## THE PROBLEM
Which lines below contain the word "Nederland"? Copy each one.

## DATASET ENTRIES
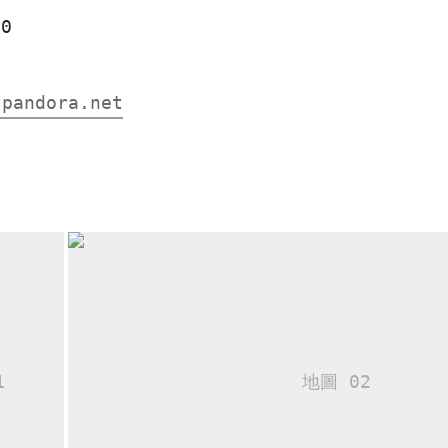
80
.pandora.net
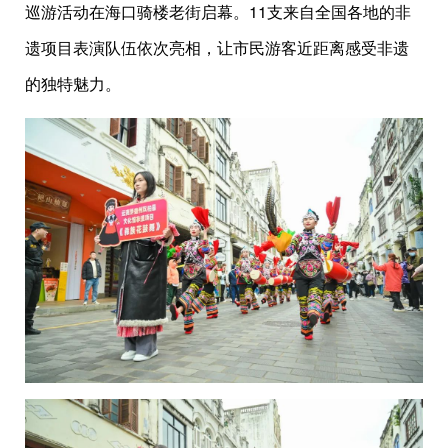
巡游活动在海口骑楼老街启幕。11支来自全国各地的非
遗项目表演队伍依次亮相，让市民游客近距离感受非遗
的独特魅力。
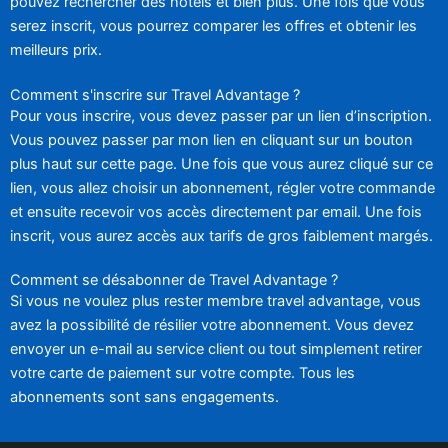
pouvez rechercher des hôtels et bien plus. Une fois que vous
serez inscrit, vous pourrez comparer les offres et obtenir les
meilleurs prix.
Comment s'inscrire sur Travel Advantage ?
Pour vous inscrire, vous devez passer par un lien d’inscription.
Vous pouvez passer par mon lien en cliquant sur un bouton
plus haut sur cette page. Une fois que vous aurez cliqué sur ce
lien, vous allez choisir un abonnement, régler votre commande
et ensuite recevoir vos accès directement par email. Une fois
inscrit, vous aurez accès aux tarifs de gros faiblement margés.
Comment se désabonner de Travel Advantage ?
Si vous ne voulez plus rester membre travel advantage, vous
avez la possibilité de résilier votre abonnement. Vous devez
envoyer un e-mail au service client ou tout simplement retirer
votre carte de paiement sur votre compte. Tous les
abonnements sont sans engagements.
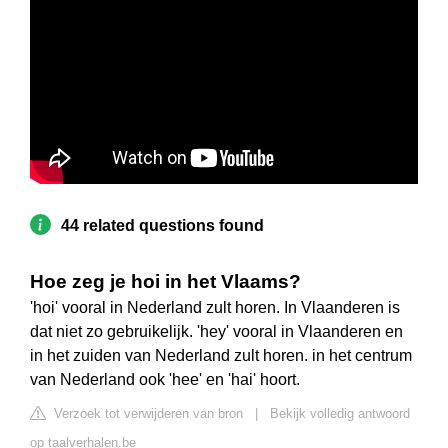
44 related questions found
Hoe zeg je hoi in het Vlaams?
'hoi' vooral in Nederland zult horen. In Vlaanderen is
dat niet zo gebruikelijk. 'hey' vooral in Vlaanderen en
in het zuiden van Nederland zult horen. in het centrum
van Nederland ook 'hee' en 'hai' hoort.
Verzoek tot verwijderen van bron
|
Bekijk volledig antwoord
op taalverhalen.be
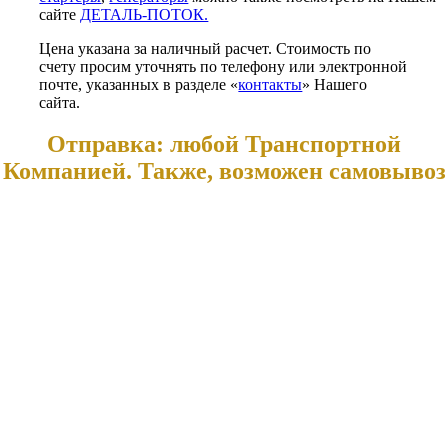
сайте
ДЕТАЛЬ-ПОТОК.
Цена указана за наличный расчет. Стоимость по
счету просим уточнять по телефону или электронной
почте, указанных в разделе «
контакты
» Нашего
сайта.
Отправка: любой Транспортной
Компанией. Также, возможен самовывоз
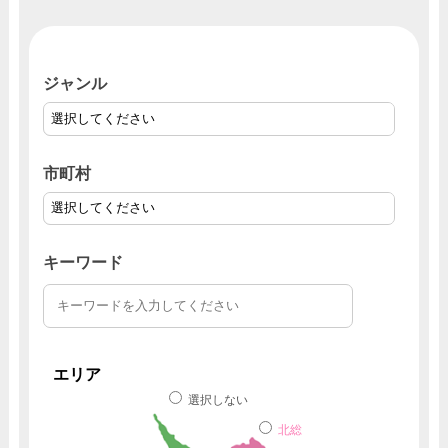
ジャンル
市町村
キーワード
エリア
選択しない
北総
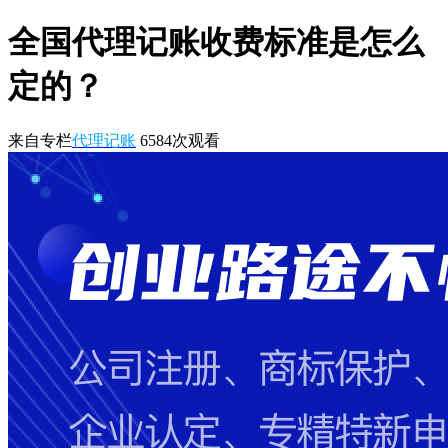
全国代理记账收费标准是怎么
定的？
来自专栏
代理记账
6584
次观看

## ANSWER SPACE
'hoi' vooral in Nederland zult horen. In Vlaanderen is
in het zuiden van Nederland zult horen. in het centrum
van Nederland ook 'hee' en 'hai' hoort.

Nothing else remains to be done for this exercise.